Duncan's The Imperialist is absolutely brilliant.  The author takes ordinary things and turns them into subtle commentaries on character, often as complete zingers.  This excerpt about a bachelor's housekeeper (where the omniscient narrator illuminates the bachelor's point of view) is better when read in context but I think you will get the gist: "Mrs. Forsyth was an excellent hand at pressed tongue [food] and a wonder at knitted counterpanes, but she had not acquired tact and never would."  Another character's industrious nature and perpetual state of indignation is established early in the book when the hired girl takes the May 24 holiday off without permission:
"I believe I know the reason she'll say," said Advena.  "She objects to rag carpet in her bedroom.  She told me so."
"Rag carpet–upon my word!" Mrs. Murchison dropped her knife to exclaim.  "It's what her betters have to do with!  I've known the day when that very piece of rag carpet–sixty balls there were in it, and every one I sewed with my own fingers–was the best I had for my spare room, with a bit of ingrain in the middle.  Dear me!" she went on with a smile that lightened the whole situation, "how proud I was of that performance!  She didn't tell me she objected to rag carpet!"
"No, Mother," Advena agreed, "she knew better."

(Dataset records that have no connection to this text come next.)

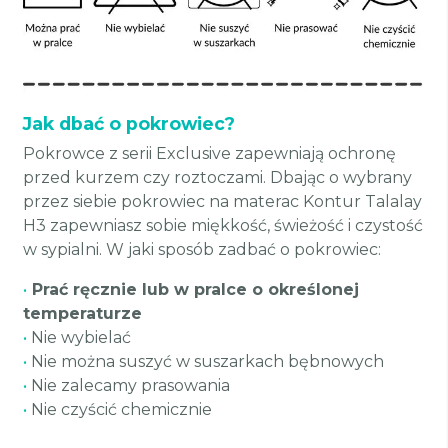
Jak dbać o pokrowiec?
Pokrowce z serii Exclusive zapewniają ochronę
przed kurzem czy roztoczami. Dbając o wybrany
przez siebie pokrowiec na materac Kontur Talalay
H3 zapewniasz sobie miękkość, świeżość i czystość
w sypialni. W jaki sposób zadbać o pokrowiec:
•
Prać ręcznie lub w pralce o określonej
temperaturze
•
Nie wybielać
•
Nie można suszyć w suszarkach bębnowych
•
Nie zalecamy prasowania
•
Nie czyścić chemicznie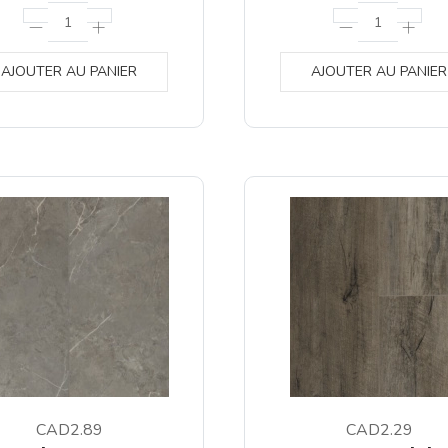
AJOUTER AU PANIER
AJOUTER AU PANIER
CAD2.89
CAD2.29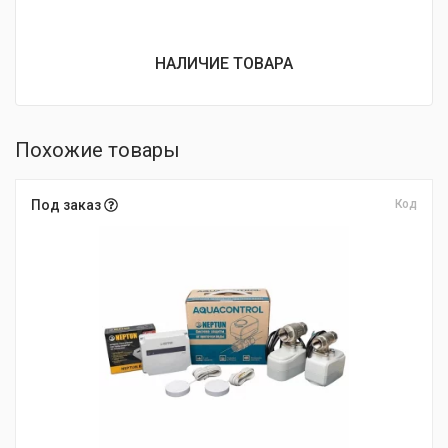
НАЛИЧИЕ ТОВАРА
Похожие товары
Под заказ
Код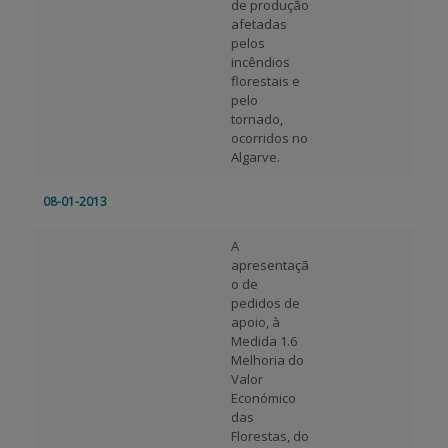
de produção
afetadas
pelos
incêndios
florestais e
pelo
tornado,
ocorridos no
Algarve.
08-01-2013
A
apresentaçã
o de
pedidos de
apoio, à
Medida 1.6
Melhoria do
Valor
Económico
das
Florestas
, do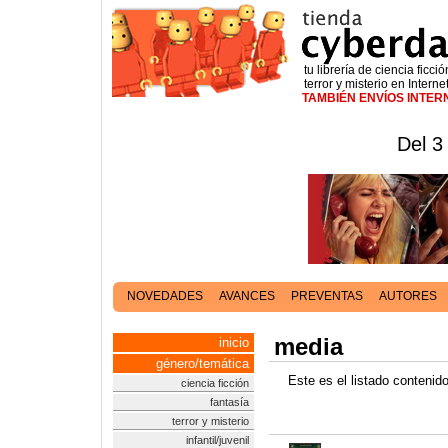
tu librería de ciencia ficció
terror y misterio en Interne
TAMBIÉN ENVÍOS INTE
Del 3
NOVEDADES
AVANCES
PREVENTAS
AUTORES
media
inicio
género/temática
Este es el listado conteni
ciencia ficción
fantasía
terror y misterio
infantil/juvenil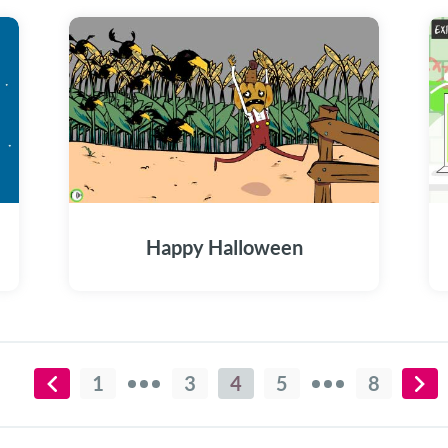
Happy Halloween
1
3
4
5
8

I like how ridiculously unaware the mother is that she's advancing a specious argument.  Having a rag carpet in your spare room is not exactly the same as using a rag carpet yourself and it doesn't give you the moral authority to insist your employee like the rug as a hand-me-down.  Power relationships underlie the entire book, between people, town and country, Empire and Canada.  The narrator lets the reader in on all of it while the characters move between obliviousness, recognition, and epiphany.  It's done with a wonderfully light touch.

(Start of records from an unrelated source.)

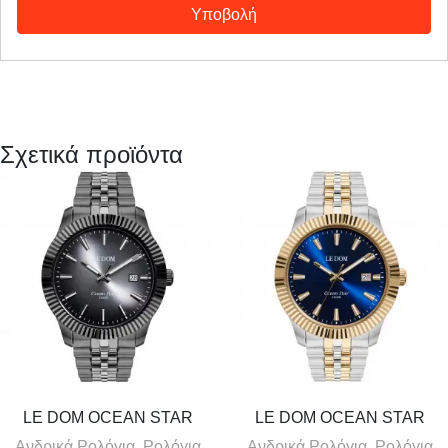
Σχετικά προϊόντα
LE DOM OCEAN STAR
LE DOM OCEAN STAR
Ανδρικά Ρολόγια, Ρολόγια
Ανδρικά Ρολόγια, Ρολόγια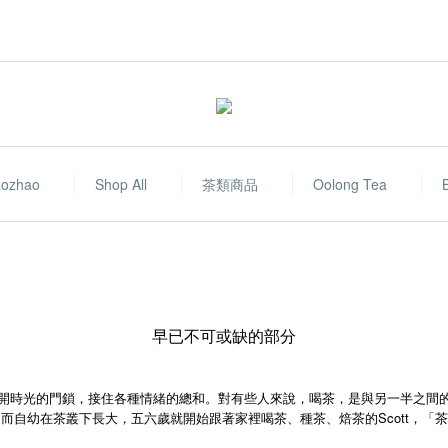
aozhao
Shop All
茶類商品
Oolong Tea
早已不可或缺的部分
開時光的門鎖，接住各種情緒的總和。對有些人來說，喝茶，是與另一半之間
而自幼在茶叢下長大，五六歲就開始跟著家裡喝茶、種茶、焙茶的Scott，「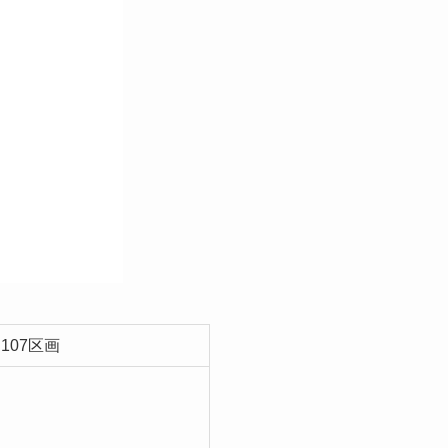
107区画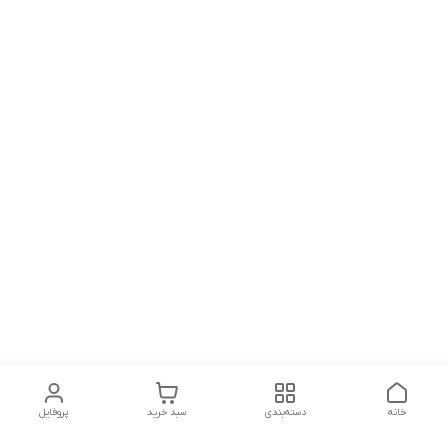
خانه
دسته‌بندی
سبد خرید
پروفایل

I read these books hoping to find clues about how handspinners used to fit into Canada's history and how they might again, and I found some.  You can't get away from imported cloth and Manchester gets mentioned quite a few times as the source of industrial production.  The settlers depended on their relatives in England purchasing and shipping goods to them.  Still there is some hand knitting locally, for personal use or for pay, and quite a lot of clothing and household textiles constructed on the spot.  The Imperialist is very good for getting an idea of how farmers' markets operated a hundred years ago, something that relates to the post I will do next.